Reisen mit Nierenentzündung: Tipps für einen sicheren Urlaub
Basierend auf internationalen klinischen Leitlinien
Übersicht
Eine Nierenentzündung (Nephritis) ist eine entzündliche Erkrankung der Nieren. Die Nieren sind zwei bohnenförmige Organe, die das Blut filtern und Abfallstoffe über den Urin ausscheiden. Bei einer Entzündung können diese Funktionen gestört sein.
Wichtige Fakten
- Bei Reisen ist eine gute Vorbereitung wichtig.
- Besprechen Sie Ihre Reisepläne frühzeitig mit Ihrer Ärztin oder Ihrem Arzt.
- Achten Sie auf ausreichend Flüssigkeit und Hygiene.
Nierenentzündungen sind nicht sehr häufig, können aber Menschen jeden Alters betreffen.
Sie kann bei Kindern, Erwachsenen und älteren Menschen auftreten.
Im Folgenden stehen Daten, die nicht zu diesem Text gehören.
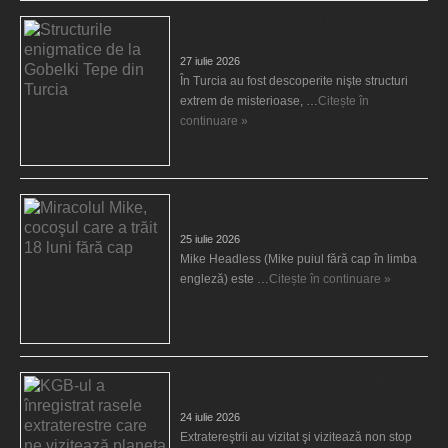
Structurile enigmatice de la Gobelki Tepe din
Turcia
27 iulie 2026
În Turcia au fost descoperite nişte structuri
extrem de misterioase, …
Citește în
continuare »
Miracolul Mike, cocoşul care a trăit 18 luni
fără cap
25 iulie 2026
Mike Headless (Mike puiul fără cap în limba
engleză) este …
Citește în continuare »
KGB-ul a înregistrat rasele extraterestre care
ne vizitează planeta
24 iulie 2026
Extratereştrii au vizitat şi vizitează non stop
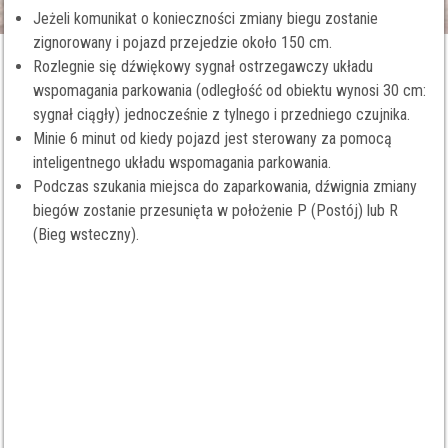
Jeżeli komunikat o konieczności zmiany biegu zostanie
zignorowany i pojazd przejedzie około 150 cm.
Rozlegnie się dźwiękowy sygnał ostrzegawczy układu
wspomagania parkowania (odległość od obiektu wynosi 30 cm:
sygnał ciągły) jednocześnie z tylnego i przedniego czujnika.
Minie 6 minut od kiedy pojazd jest sterowany za pomocą
inteligentnego układu wspomagania parkowania.
Podczas szukania miejsca do zaparkowania, dźwignia zmiany
biegów zostanie przesunięta w położenie P (Postój) lub R
(Bieg wsteczny).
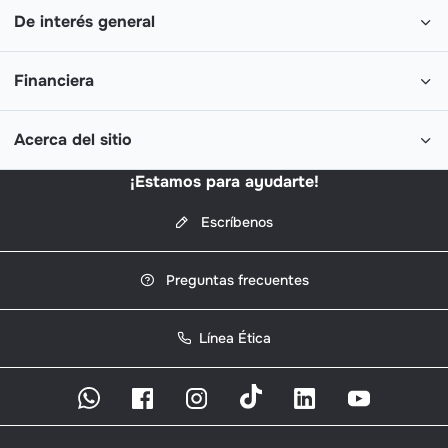
De interés general
Financiera
Acerca del sitio
¡Estamos para ayudarte!
Escríbenos
Preguntas frecuentes
Línea Ética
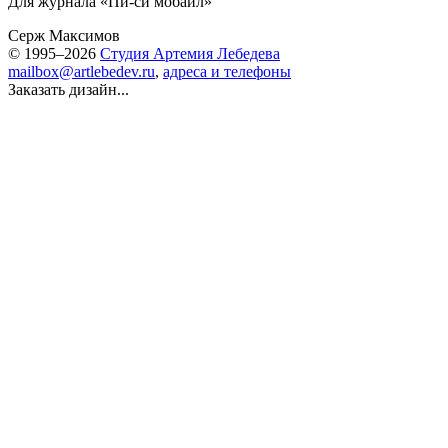
Для журнала «Пи-си мобайл»
Серж Максимов
© 1995–2026
Студия Артемия Лебедева
mailbox@artlebedev.ru
,
адреса и телефоны
Заказать дизайн...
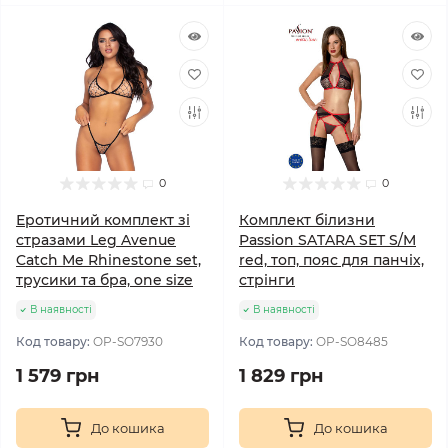
0
0
Еротичний комплект зі
Комплект білизни
стразами Leg Avenue
Passion SATARA SET S/M
Catch Me Rhinestone set,
red, топ, пояс для панчіх,
трусики та бра, one size
стрінги
В наявності
В наявності
Код товару:
OP-SO7930
Код товару:
OP-SO8485
1 579 грн
1 829 грн
До кошика
До кошика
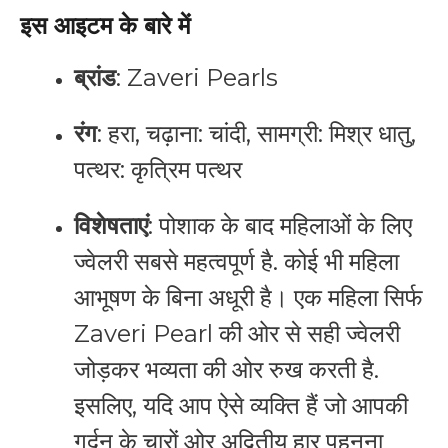
इस आइटम के बारे में​
ब्रांड
: Zaveri Pearls
रंग
: हरा, चढ़ाना: चांदी, सामग्री: मिश्र धातु,
पत्थर: कृत्रिम पत्थर
विशेषताएं
: पोशाक के बाद महिलाओं के लिए
ज्वेलरी सबसे महत्वपूर्ण है. कोई भी महिला
आभूषण के बिना अधूरी है। एक महिला सिर्फ
Zaveri Pearl की ओर से सही ज्वेलरी
जोड़कर भव्यता की ओर रुख करती है.
इसलिए, यदि आप ऐसे व्यक्ति हैं जो आपकी
गर्दन के चारों ओर अद्वितीय हार पहनना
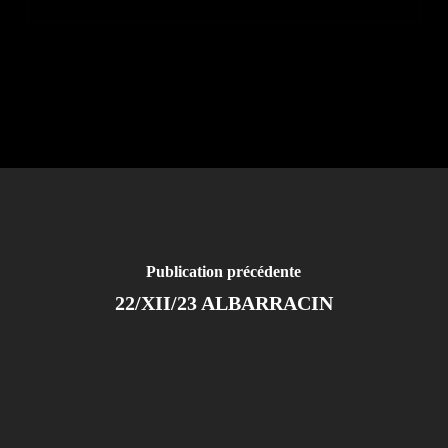
Publication précédente
22/XII/23 ALBARRACIN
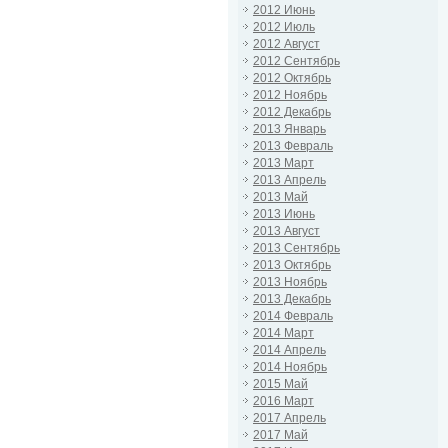
2012 Июнь
2012 Июль
2012 Август
2012 Сентябрь
2012 Октябрь
2012 Ноябрь
2012 Декабрь
2013 Январь
2013 Февраль
2013 Март
2013 Апрель
2013 Май
2013 Июнь
2013 Август
2013 Сентябрь
2013 Октябрь
2013 Ноябрь
2013 Декабрь
2014 Февраль
2014 Март
2014 Апрель
2014 Ноябрь
2015 Май
2016 Март
2017 Апрель
2017 Май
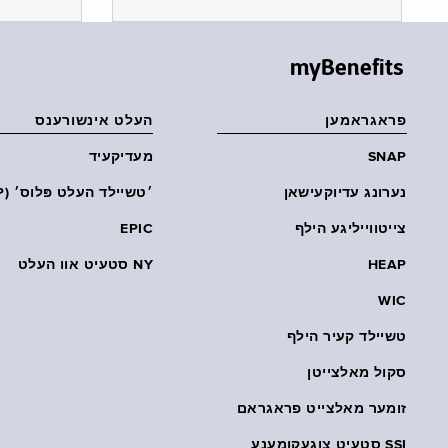
myBenefits
פראגראמען
העלט אינשורענס
SNAP
מעדיקעיד
נערונג עדיוקעישאן
׳טשיילד העלט פּלוס׳ (CHP)
צייטווייליגע הילף
EPIC
HEAP
NY סטעיט אוו העלט
WIC
טשיילד קעיר הילף
סקול מאלצייטן
זומער מאלצייט פראגראם
SSI סטעיט צוגעקומענע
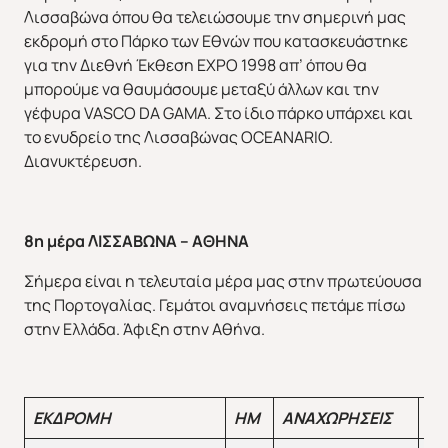
Λισσαβώνα όπου θα τελειώσουμε την σημερινή μας
εκδρομή στο Πάρκο των Εθνών που κατασκευάστηκε
ΕΥΡΩΠΗ
ΑΜΕΡΙΚΗ
για την Διεθνή Έκθεση EXPO 1998 απ’ όπου θα
μπορούμε να θαυμάσουμε μεταξύ άλλων και την
γέφυρα VASCO DA GAMA. Στο ίδιο πάρκο υπάρχει και
το ενυδρείο της Λισσαβώνας OCEANARIO.
Διανυκτέρευση.
ΑΣΙΑ
ΑΦΡΙΚΗ
8η μέρα ΛΙΣΣΑΒΩΝΑ – ΑΘΗΝΑ
Σήμερα είναι η τελευταία μέρα μας στην πρωτεύουσα
της Πορτογαλίας. Γεμάτοι αναμνήσεις πετάμε πίσω
στην Ελλάδα. Άφιξη στην Αθήνα.
ΕΚΔΡΟΜΗ
ΗΜ
ΑΝΑΧΩΡΗΣΕΙΣ
ΔΙ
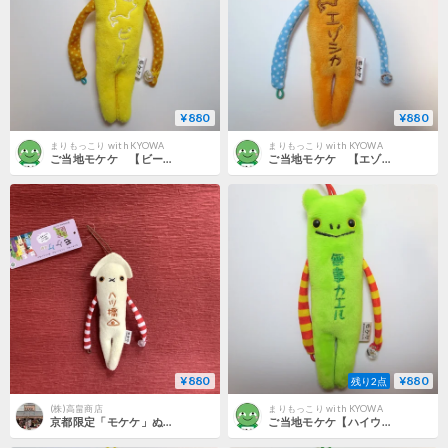
¥880
¥880
まりもっこり with KYOWA
まりもっこり with KYOWA
ご当地モケケ 【ビール】
ご当地モケケ 【エゾシカ】
¥880
¥880
残り2点
(株)高畠商店
まりもっこり with KYOWA
京都限定「モケケ」ぬいぐるみマスコット根付【八ツ橋】
ご当地モケケ【ハイウエイ：無事カエル】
Manche Formen sind bei Frauen oder Kindern häufiger.
Symptome
- Plötzlich sehr geringe Urinmenge oder gar kein Urin
- Schwere Atemnot oder geschwollene Lungen (Flüssigkeit im Körper)
- Krampfanfälle
- Bewusstlosigkeit oder starke Verwirrtheit
- ⚠Hohes Fieber über 38,5 °C
- ⚠Sichtbar blutiger Urin
- ⚠Starke Schmerzen im Bauch oder Rücken
- ⚠Schnelle Verschlechterung des Allgemeinzustands
Häufige Symptome
- Müdigkeit
- Schmerzen an den Flanken oder im Rücken
- Geschwollene Beine, Knöchel oder Augen
- Trüber Urin oder Blut im Urin
- Erhöhter Blutdruck
- Fieber
Symptome bei Kindern
- Fieber
- Essstörungen
- Erbrechen
- Blasses Aussehen
- Schmerzen beim Wasserlassen
- Bettnässen, das vorher nicht bestand
Symptome bei älteren Erwachsenen
- Verwirrtheit
- Allgemeine Schwäche
- Weniger deutliche Schmerzen
- Appetitlosigkeit
- Reduzierte Urinmenge
Ursachen
Hauptursachen
- Bakterielle Infektionen (z. B. nach einer Blasenentzündung)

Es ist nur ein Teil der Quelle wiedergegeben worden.